Pelican Parts Forums - Custom ChatGPT

Pelican Parts Forums (http://forums.pelicanparts.com/)

- Off Topic Discussions (http://forums.pelicanparts.com/off-topic-discussions/)

- - Custom ChatGPT (http://forums.pelicanparts.com/off-topic-discussions/1140431-custom-chatgpt.html)

Because I have nothing better to do...

I am going to train a local instance of ChatGPT with Pelican Parts 911 Forum posts.

Because I am new to this I am simply going to follow the instructions here: https://medium.com/@sohaibshaheen/train-chatgpt-with-custom-data-and-create-your-own-chat-bot-using-macos-fb78c2f9646d

Using my best Jeremy Clarkson impersonation, "How hard can it be?"

I know the forums are searchable, but hey, the kids these days don't search and just want to ask questions. And let's face it, many of the experts have left the earth, and hopefully they have enough posts that this machine can learn from.

I do realize that the "free" version has a limit and I'm willing to spend a few bucks here and there, but I have no plans to "productize" this. This is a learning exercise. I may even reach the limits of my local machine. So if you have ideas about how to run this on a server on the cheap, I'm all ears.

Here's my question. Should I pick posts by a specific set of people? Or should I just pick specific topics like no-start issues, sputtering and stalling?

exclude PPOT and esp PARF!

Quote:

Originally Posted by wildthing (Post 12005919)

Here's my question. Should I pick posts by a specific set of people? Or should I just pick specific topics like no-start issues, sputtering and stalling?

Grady Clay, WarrenS (is that the right username?) come to mind.

Okay. That can come in handy for the stuff i do...

How is this coming along?

Turns out you don't need to go through all that trouble, you can just feed a general LLM the data and it will learn from it. The biggest hurdle is to extract the data. I am wondering if the PelicanParts board tech team can extract the responses of these users for us straight from the database.
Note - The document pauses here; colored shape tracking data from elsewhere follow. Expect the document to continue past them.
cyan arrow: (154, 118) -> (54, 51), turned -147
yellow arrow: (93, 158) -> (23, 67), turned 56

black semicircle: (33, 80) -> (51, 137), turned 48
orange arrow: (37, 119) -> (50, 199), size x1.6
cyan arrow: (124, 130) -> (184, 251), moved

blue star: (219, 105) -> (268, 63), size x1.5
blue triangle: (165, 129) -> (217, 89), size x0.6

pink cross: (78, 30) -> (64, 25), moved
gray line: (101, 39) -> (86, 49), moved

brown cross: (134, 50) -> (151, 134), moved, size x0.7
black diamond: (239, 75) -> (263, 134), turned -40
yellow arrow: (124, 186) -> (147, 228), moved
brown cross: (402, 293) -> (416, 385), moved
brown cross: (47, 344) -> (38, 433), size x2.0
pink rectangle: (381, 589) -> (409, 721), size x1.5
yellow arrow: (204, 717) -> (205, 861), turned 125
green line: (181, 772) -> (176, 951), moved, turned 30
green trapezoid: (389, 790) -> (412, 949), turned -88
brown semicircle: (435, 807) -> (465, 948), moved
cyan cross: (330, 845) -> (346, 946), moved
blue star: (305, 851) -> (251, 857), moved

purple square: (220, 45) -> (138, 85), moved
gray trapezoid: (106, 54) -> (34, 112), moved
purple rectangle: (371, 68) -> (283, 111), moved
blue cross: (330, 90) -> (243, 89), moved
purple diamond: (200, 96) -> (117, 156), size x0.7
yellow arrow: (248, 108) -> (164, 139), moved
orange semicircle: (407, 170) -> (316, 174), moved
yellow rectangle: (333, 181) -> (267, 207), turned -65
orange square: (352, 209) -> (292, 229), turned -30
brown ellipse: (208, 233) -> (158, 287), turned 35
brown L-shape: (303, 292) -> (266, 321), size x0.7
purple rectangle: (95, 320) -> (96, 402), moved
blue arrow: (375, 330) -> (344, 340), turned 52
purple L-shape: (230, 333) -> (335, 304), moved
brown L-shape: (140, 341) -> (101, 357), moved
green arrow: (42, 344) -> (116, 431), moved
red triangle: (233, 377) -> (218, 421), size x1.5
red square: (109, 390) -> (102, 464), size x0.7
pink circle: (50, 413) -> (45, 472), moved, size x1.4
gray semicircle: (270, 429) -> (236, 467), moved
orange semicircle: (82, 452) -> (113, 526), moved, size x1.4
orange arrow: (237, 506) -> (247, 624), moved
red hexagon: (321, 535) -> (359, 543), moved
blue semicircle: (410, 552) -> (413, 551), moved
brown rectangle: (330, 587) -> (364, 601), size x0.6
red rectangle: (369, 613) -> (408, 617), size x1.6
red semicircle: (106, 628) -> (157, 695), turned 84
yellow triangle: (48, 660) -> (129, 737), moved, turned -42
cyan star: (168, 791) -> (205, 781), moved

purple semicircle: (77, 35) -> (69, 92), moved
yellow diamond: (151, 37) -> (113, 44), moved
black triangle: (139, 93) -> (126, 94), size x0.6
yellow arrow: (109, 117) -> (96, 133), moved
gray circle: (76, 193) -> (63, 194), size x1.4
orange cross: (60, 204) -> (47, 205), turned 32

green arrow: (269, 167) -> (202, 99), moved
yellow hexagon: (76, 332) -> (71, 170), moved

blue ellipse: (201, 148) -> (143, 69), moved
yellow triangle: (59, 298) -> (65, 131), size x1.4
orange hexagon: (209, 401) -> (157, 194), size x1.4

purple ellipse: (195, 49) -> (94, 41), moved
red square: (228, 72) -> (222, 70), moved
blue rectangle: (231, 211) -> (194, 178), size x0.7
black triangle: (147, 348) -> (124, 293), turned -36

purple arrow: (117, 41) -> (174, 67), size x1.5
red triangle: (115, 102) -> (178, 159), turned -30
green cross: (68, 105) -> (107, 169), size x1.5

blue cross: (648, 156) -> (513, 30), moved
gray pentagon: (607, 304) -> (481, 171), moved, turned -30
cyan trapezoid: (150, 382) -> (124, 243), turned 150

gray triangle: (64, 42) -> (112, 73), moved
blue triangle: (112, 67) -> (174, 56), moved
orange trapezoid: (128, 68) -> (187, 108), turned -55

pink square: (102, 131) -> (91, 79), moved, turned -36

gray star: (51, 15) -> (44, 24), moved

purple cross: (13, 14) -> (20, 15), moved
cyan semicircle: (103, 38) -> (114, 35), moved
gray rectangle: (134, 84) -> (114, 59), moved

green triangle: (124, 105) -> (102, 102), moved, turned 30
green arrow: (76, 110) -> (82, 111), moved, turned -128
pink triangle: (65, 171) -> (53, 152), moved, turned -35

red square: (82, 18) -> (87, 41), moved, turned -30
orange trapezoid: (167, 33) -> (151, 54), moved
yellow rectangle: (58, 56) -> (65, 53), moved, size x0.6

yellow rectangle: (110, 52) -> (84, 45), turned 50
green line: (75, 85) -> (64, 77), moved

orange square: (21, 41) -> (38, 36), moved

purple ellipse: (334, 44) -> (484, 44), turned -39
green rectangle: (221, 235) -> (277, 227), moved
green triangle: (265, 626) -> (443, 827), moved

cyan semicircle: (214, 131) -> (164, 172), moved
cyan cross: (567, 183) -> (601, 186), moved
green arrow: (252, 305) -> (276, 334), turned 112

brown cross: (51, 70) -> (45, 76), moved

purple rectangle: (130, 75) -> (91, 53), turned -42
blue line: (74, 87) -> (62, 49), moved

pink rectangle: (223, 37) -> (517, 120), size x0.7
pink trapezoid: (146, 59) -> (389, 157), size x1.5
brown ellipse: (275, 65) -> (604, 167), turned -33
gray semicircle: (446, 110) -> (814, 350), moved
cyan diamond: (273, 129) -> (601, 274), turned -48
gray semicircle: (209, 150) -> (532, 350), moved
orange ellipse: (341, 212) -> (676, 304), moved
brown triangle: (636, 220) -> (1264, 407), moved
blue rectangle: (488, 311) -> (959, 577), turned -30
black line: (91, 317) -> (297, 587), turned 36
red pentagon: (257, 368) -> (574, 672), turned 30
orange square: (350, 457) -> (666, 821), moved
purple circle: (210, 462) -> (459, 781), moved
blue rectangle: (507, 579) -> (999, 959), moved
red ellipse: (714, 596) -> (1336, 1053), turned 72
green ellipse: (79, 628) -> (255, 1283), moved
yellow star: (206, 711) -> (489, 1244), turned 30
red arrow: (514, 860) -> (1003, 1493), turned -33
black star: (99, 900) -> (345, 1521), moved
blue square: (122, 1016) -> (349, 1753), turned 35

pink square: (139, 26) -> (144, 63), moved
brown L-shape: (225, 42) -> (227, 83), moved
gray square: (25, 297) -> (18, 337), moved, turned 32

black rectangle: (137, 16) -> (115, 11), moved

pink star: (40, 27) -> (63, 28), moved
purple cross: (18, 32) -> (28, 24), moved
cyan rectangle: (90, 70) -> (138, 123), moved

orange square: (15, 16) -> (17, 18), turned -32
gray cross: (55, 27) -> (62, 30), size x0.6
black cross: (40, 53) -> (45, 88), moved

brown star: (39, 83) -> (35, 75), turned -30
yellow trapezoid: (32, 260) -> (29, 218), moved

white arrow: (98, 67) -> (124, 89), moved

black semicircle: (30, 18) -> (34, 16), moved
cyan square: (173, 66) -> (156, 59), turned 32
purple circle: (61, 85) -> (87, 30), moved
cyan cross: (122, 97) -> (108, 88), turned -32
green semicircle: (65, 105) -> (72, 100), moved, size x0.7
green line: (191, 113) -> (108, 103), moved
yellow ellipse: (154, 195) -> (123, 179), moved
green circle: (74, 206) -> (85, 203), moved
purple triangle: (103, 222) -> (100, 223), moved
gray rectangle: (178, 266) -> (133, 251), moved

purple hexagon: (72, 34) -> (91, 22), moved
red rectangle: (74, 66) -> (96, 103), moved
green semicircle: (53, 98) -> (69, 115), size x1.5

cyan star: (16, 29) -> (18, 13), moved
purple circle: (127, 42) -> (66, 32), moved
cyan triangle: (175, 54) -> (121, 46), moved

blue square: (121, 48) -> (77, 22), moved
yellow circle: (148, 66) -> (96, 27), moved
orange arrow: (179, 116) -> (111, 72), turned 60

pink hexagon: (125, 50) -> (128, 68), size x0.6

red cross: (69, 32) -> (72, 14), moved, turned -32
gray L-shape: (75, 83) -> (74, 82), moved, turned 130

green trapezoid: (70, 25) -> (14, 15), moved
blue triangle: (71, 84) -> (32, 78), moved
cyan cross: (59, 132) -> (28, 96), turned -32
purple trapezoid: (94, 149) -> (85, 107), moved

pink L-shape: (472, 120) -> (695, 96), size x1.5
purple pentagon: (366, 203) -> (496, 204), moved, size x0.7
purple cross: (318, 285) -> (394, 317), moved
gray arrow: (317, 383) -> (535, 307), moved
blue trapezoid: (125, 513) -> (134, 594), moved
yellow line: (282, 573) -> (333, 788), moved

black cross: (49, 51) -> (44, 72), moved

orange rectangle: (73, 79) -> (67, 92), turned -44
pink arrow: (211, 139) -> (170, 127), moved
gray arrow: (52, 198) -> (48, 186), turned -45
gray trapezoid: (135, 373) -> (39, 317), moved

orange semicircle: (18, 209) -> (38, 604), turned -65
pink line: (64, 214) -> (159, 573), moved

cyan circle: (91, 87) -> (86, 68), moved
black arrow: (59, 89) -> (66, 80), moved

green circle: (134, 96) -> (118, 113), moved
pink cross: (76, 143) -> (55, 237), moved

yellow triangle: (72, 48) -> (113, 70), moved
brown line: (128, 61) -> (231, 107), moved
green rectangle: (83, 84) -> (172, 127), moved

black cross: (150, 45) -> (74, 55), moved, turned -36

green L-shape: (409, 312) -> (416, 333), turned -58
It's publicly available, just need an extract.

That looks like RAG rather than training.

If you want to install [build] vllm or ollama and your Mac is new enough - apple silicon - you can run locally for free. I have a few mistral models I can switch between that I’m testing on.

It’s real easy - and free - to use elasticsearch for the vector database.

I’m doing this as an R&D project with langchain4j for the integration layer (I’m rather better with Java than Python because I use it a lot more) to augment mistral to work as a user agent to act as L1 support.